WHAT TO WORK ON - Give back exactly the stretch of data below from the line holding "agrees with certain" through the line holding "Get in touch", both ends included, and leave the remaining lines out.

- - -

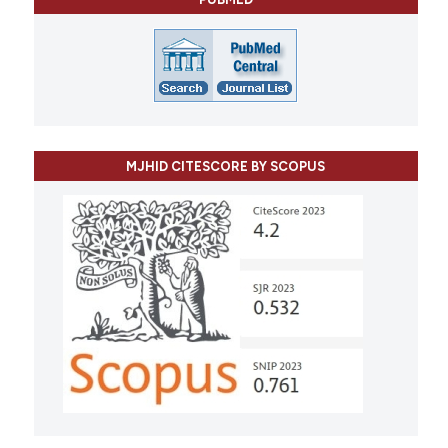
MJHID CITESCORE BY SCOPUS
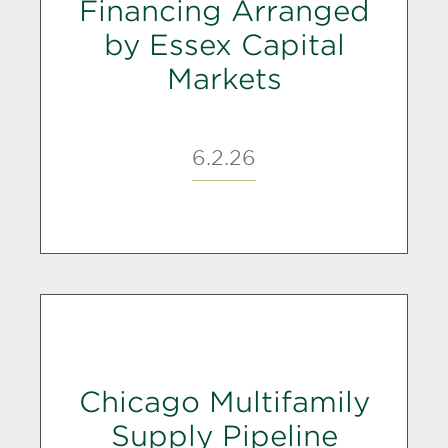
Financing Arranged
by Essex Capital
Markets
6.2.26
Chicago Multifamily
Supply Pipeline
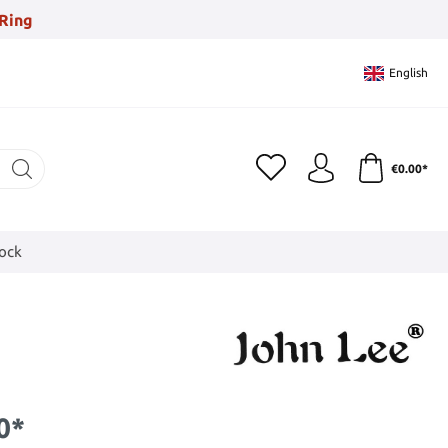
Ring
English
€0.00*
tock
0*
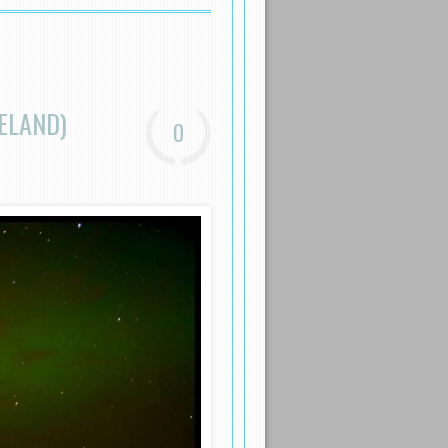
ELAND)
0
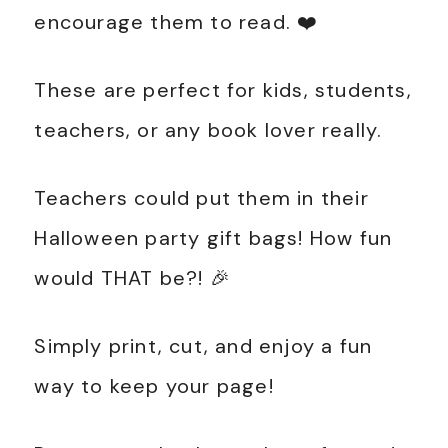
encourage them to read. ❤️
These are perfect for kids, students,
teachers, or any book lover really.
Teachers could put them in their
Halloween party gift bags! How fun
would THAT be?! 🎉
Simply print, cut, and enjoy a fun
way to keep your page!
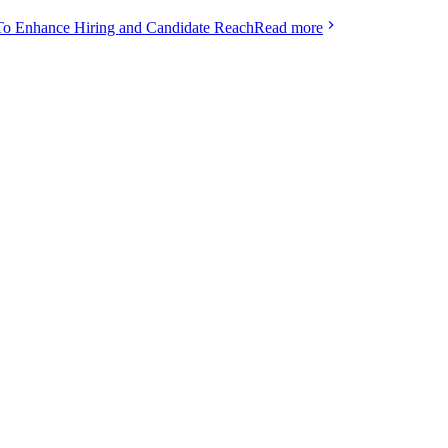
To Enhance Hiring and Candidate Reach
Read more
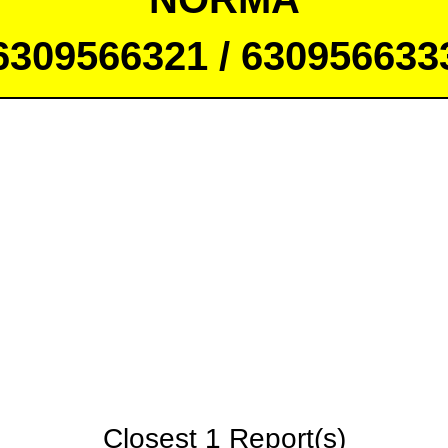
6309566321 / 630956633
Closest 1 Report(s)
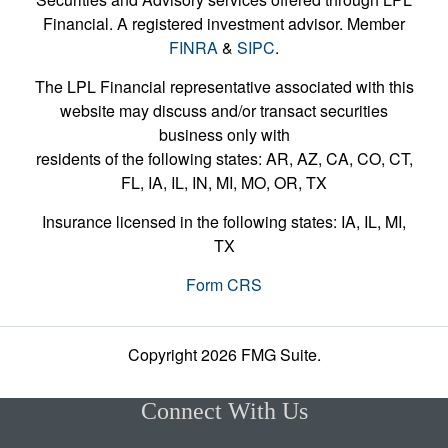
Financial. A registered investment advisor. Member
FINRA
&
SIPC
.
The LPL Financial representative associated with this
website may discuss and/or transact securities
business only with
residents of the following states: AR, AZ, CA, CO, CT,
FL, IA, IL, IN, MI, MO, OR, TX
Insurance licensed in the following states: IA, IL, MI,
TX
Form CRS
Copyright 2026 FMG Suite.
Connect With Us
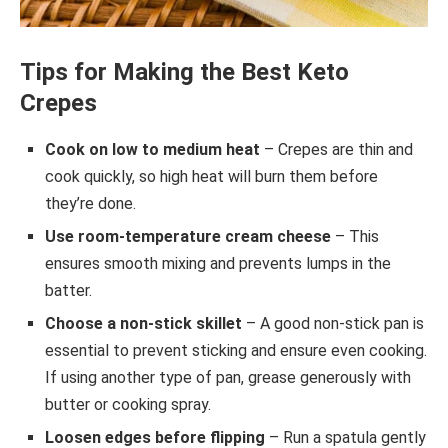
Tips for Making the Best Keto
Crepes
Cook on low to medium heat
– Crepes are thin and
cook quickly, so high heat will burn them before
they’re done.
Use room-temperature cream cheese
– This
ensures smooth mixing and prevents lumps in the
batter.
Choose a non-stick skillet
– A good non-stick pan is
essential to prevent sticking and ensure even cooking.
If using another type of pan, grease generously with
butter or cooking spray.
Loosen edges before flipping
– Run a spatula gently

- - -

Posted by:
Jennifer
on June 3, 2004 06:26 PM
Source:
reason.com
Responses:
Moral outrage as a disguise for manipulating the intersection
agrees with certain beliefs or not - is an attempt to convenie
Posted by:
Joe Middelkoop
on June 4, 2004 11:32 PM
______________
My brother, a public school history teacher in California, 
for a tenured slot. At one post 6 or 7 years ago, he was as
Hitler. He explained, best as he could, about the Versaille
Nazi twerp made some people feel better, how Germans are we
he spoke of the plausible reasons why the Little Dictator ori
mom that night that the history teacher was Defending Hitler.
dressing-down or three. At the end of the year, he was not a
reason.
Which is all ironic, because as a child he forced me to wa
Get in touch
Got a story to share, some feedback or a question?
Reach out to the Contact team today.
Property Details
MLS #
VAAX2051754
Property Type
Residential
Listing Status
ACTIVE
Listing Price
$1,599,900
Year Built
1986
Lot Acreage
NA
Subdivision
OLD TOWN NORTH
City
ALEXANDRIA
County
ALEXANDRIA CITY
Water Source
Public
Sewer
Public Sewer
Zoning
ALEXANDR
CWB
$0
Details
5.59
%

- - -

SOLUTION FOR THIS TASK -
agrees with certain beliefs or not - is an attempt to convenie
Posted by:
Joe Middelkoop
on June 4, 2004 11:32 PM
______________
My brother, a public school history teacher in California, 
for a tenured slot. At one post 6 or 7 years ago, he was as
Hitler. He explained, best as he could, about the Versaille
Nazi twerp made some people feel better, how Germans are we
he spoke of the plausible reasons why the Little Dictator ori
mom that night that the history teacher was Defending Hitler.
dressing-down or three. At the end of the year, he was not a
reason.
Which is all ironic, because as a child he forced me to wa
Get in touch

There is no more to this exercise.